_DATA SHOWN_
━━━━

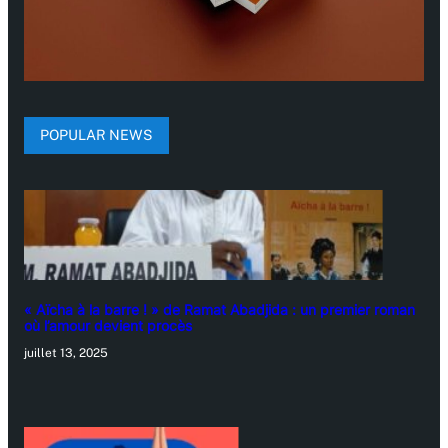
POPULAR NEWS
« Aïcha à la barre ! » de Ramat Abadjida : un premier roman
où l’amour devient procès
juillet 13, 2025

━━━━

_WHAT YOU NEED TO DO_
Write out the material above exactly; no pictures.

_EXERCISE OUTPUT_
POPULAR NEWS
« Aïcha à la barre ! » de Ramat Abadjida : un premier roman
où l’amour devient procès
juillet 13, 2025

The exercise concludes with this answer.